On another front, the Commandery at Dünebroek was plundered by soldiers of the Black Guard. They went on to destroy Burmönken, Marienhafe, Leerhafe, and Rispel; Friedeburg surrendered. The castle at Altgödens was destroyed; Kniphausen Castle was captured. The Black Guard then attacked Oldersum. Their first attempt to capture the town, which was defended by Hicko of Oldersum and Ulrich of Dornum failed on 14 June 1514. A second attempt to capture the town failed on 16 August 1514.

=== 1515-1516 ===
In 1515, the tide turned in favor of Edzard I. He recaptured the castle at Großsander, while his liegeman Folef I of Inn- and Kniphausen managed to capture Fortress Gutzwarden in Butjadingen. Duke George of Saxony sold his governorship for 100 000 guilders to Duke Charles of Burgundy, who later became Emperor as Charles V. Nevertheless, the conflict continued until 1517. The sconce at Detern was lost in 1516.

=== 1517 ===
At the beginning of 1517, Edzard I managed to recapture Friedeburg castle. Charles V began his reign in the Netherlands. Charles V lifted the Imperial ban against Edzard and invested him with East Frisia, thereby ending the Saxon feud.

== Aftermath ==
Edzard was forced to vacate Groningen and to give up his expansionist plans. Domestically, he was busy trying to pacify the East Frisian chieftains. On 3 December 1517, Edzard concluded the Peace of Zetel with Duke Henry II of Brunswick-Wolfenbüttel and Count John V of Oldenburg, in which he ceded the "Frisian Forest" (Friesische Wehde, the area around Zetel, Driefel and Schweinebrück) to Oldenburg.
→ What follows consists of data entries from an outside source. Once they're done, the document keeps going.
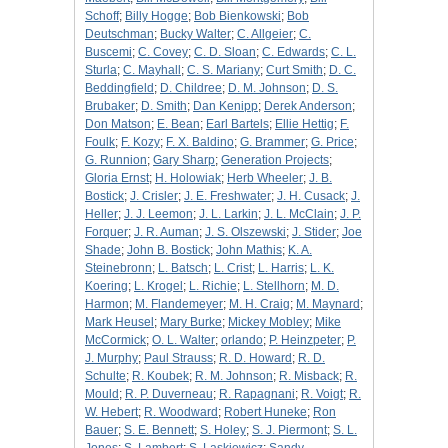
Schoff
;
Billy Hogge
;
Bob Bienkowski
;
Bob
Deutschman
;
Bucky Walter
;
C. Allgeier
;
C.
Buscemi
;
C. Covey
;
C. D. Sloan
;
C. Edwards
;
C. L.
Sturla
;
C. Mayhall
;
C. S. Mariany
;
Curt Smith
;
D. C.
Beddingfield
;
D. Childree
;
D. M. Johnson
;
D. S.
Brubaker
;
D. Smith
;
Dan Kenipp
;
Derek Anderson
;
Don Matson
;
E. Bean
;
Earl Bartels
;
Ellie Hettig
;
F.
Foulk
;
F. Kozy
;
F. X. Baldino
;
G. Brammer
;
G. Price
;
G. Runnion
;
Gary Sharp
;
Generation Projects
;
Gloria Ernst
;
H. Holowiak
;
Herb Wheeler
;
J. B.
Bostick
;
J. Crisler
;
J. E. Freshwater
;
J. H. Cusack
;
J.
Heller
;
J. J. Leemon
;
J. L. Larkin
;
J. L. McClain
;
J. P.
Forquer
;
J. R. Auman
;
J. S. Olszewski
;
J. Stider
;
Joe
Shade
;
John B. Bostick
;
John Mathis
;
K. A.
Steinebronn
;
L. Batsch
;
L. Crist
;
L. Harris
;
L. K.
Koering
;
L. Krogel
;
L. Richie
;
L. Stellhorn
;
M. D.
Harmon
;
M. Flandemeyer
;
M. H. Craig
;
M. Maynard
;
Mark Heusel
;
Mary Burke
;
Mickey Mobley
;
Mike
McCormick
;
O. L. Walter
;
orlando
;
P. Heinzpeter
;
P.
J. Murphy
;
Paul Strauss
;
R. D. Howard
;
R. D.
Schulte
;
R. Koubek
;
R. M. Johnson
;
R. Misback
;
R.
Mould
;
R. P. Duverneau
;
R. Rapagnani
;
R. Voigt
;
R.
W. Hebert
;
R. Woodward
;
Robert Huneke
;
Ron
Bauer
;
S. E. Bennett
;
S. Holey
;
S. J. Piermont
;
S. L.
It was also agreed that East Frisia would inherit Jever. That is, Edzard's son, Enno II would marry Maria, the daughter of the Edo, who was the last Lord of Jever. Edo had no male heir and it was agreed that Maria's husband would inherit Jever after Edo's death. Enno II, however, broke his promise and East Frisia lost Jever forever. Maria never married and ruled Jever until her death. In her will, she bequeathed Jever to Count John VII of Oldenburg.

The city of Aurich was completely destroyed during the turmoil of the Saxon feud. After 1517, the city was rebuilt according to a plan, which was based on the fact that Aurich was an important livestock market. The livestock market was moved from the castle square to a newly created market square, which was unusually large for a city of that size and is still the central square in the today's city center.

The conflict between Edzard and Hero Oomkens continued until Hero died in 1522. The emperor had invested Edzard with the Lordships of Esens, Stedesdorf and Wittmund and Edzard tried to subdue it. However, due to well-constructed fortifications at Wittmund and Esens, he met with limited success.